Now I wouldn’t say my body has been full of misadventures. In fact, quite the opposite. I’ve never broken a bone, certainly never worn the badge of honour of a plaster cast, not been rushed into hospital with a bursting appendix….. in fact, what my body has endured is fairly insignificant compared to some people’s, but I’ve had some periods of ‘falling apart’ all the same.

Most people I see in the clinic are in chronic pain, that is to say, they have pain in a region that is ongoing. They walk into the clinic puzzled, with no seemingly obvious reason why they are experiencing pain in the area, but aware that it is fully holding them back from enjoying the things they love to do.

Acute injuries, on the other hand, are much more obvious. Knee pain after tearing your ACL when skiing; pain in your forearm after falling from a playground climbing frame or neck pain after a whiplash in a car accident, all make sense because of the impact to the area. But where do these mystery aches and pains come from?

The Domino Effect

Our bodies are the product of a lifetime of accumulated dinks, bangs, scrapes and adventures. Every cause has an effect and that is nonetheless so when it comes to the way our bodies navigate through life. With every seemingly innocuous bump, stubbed toe, ankle sprain, or salad knife cut to the finger, the body finds little ways to work around the initial discomfort whilst it heals.  If you sprain your left ankle, you most likely will put more weight through your right foot whilst the affected ankle recovers.

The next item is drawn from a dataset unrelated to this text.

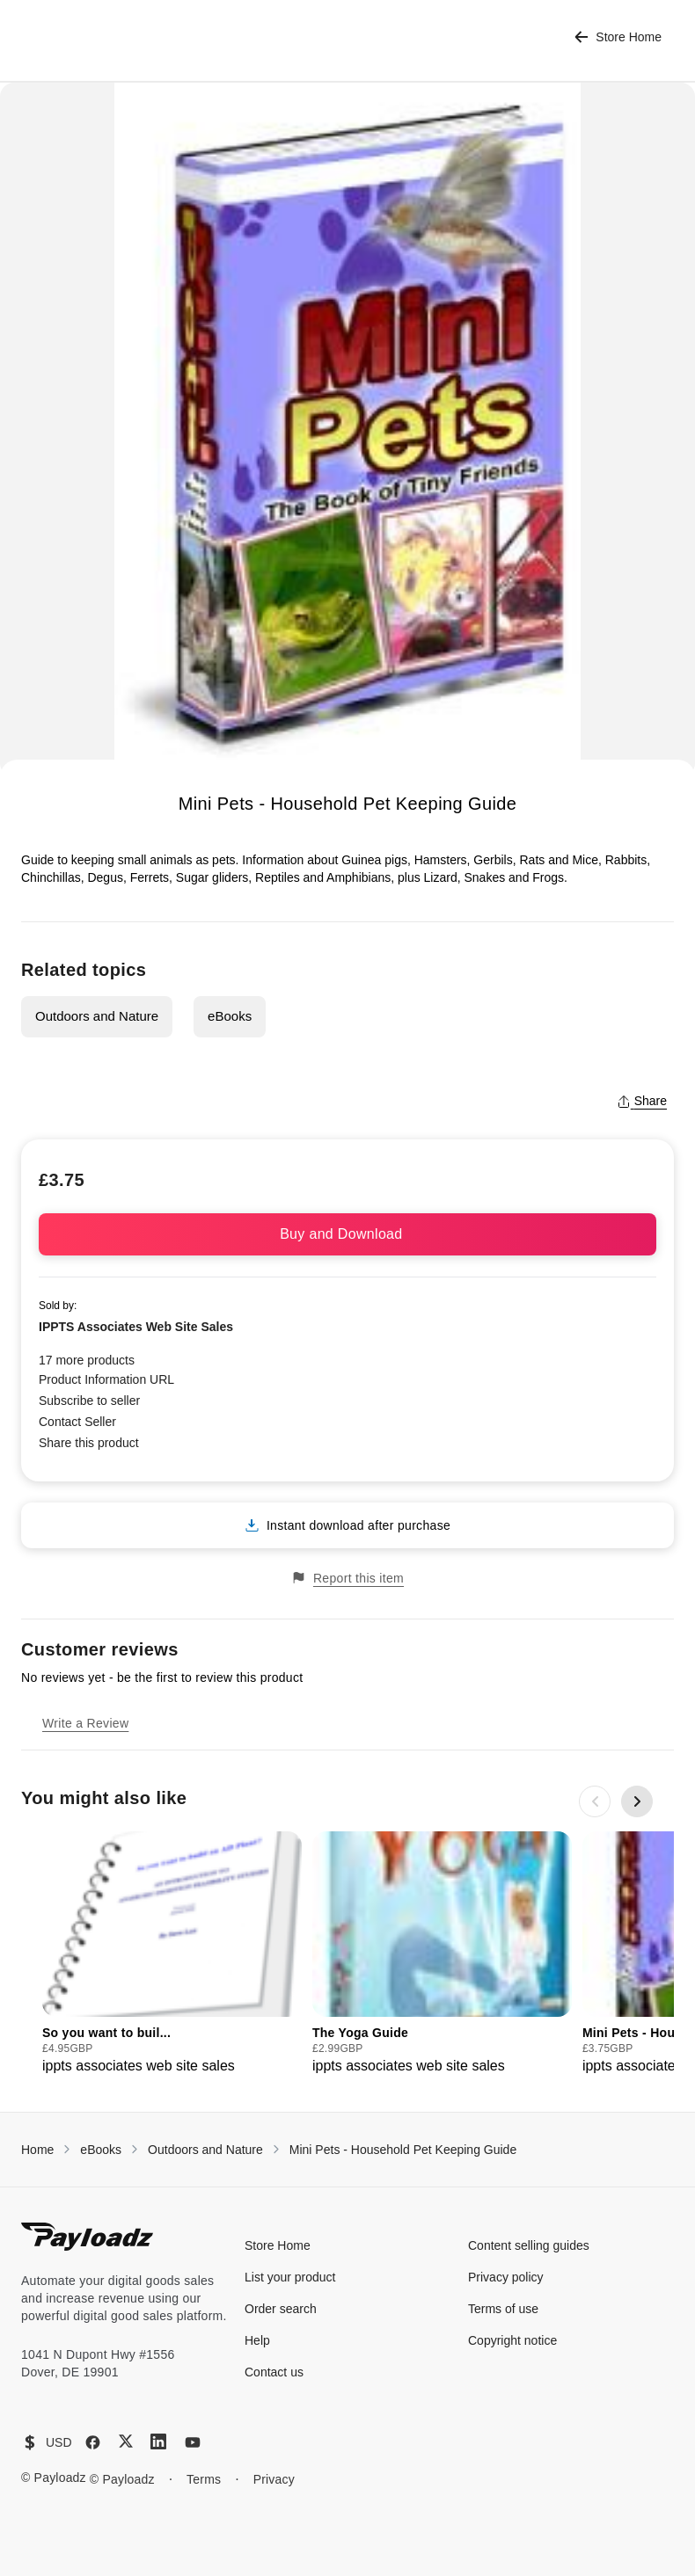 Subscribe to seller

This compensation pattern takes your body off centre Left to Right but also affects the way the rest of the body stacks up above the injury. Shifting your weight to the right will cause your right hip to hike higher than the left. The brain, in its effort to maintain a sense of being level, will counter the hiked hip with a hiked shoulder on the left and before you know it, you have pain in your neck from out of nowhere. You may even have some left knee pain and right hip pain thrown in for good measure from all the shifting of weight into the joints.

As soon as we lose centre, our joints start to grumble and our soft tissues begin to moan. If no one ever tells our body to go back to the centre, we continue to use our body in our new ‘centre’, accumulate some more dinks, add some more interesting compensations and create an environment of non-optimal movement patterns which will inevitably lead on to pain and discomfort, overusing certain parts of the body, whilst underusing others.

Caution, Congestion Ahead

One analogy I use with my clients is a car journey.

Imagine going on a road trip from Brighton to Edinburgh. You have the perfect route mapped out: M23, M25, M1, A1 – a fast and direct route. Then you hit the M25 and encounter a car crash ahead. Luckily you are not involved in the acute crash, but you are diverted off the M25, onto the M4, to pick up the A355, then the B2133 (I’m making these up now, but you get the gist!) where you sit in local traffic at a multitude of traffic lights and roundabouts; accruing more mileage, using more petrol and working the internal and external systems of the car a little more as the car navigates local potholes and cools the rising temperature of the car.

The journey to Edinburgh has lengthened, takes longer and leaves you a little bit more weary at the other end. The journey is no longer optimal, balanced, or stress-free and unless someone takes up the diversion signs for the way home, you’re probably going to encounter a less-than-satisfactory journey home too!!

Clever Clogs

Our brains have one job, survival. The brain will always choose the path that keeps us safe, with the ability to keep moving forwards. It is full of adaptations, options and strategies. Although these strategies serve us in the short term, they may not be so useful in the long term when the threat has passed.

Noticing the dinks and the donks and their effects on how our bodies are moving is paramount in identifying what we need to correct. Returning to the centre often helps to negate the accumulative effect of a layering up of compensation patterns and, along with it, a feeling down the line, that we are simply falling apart.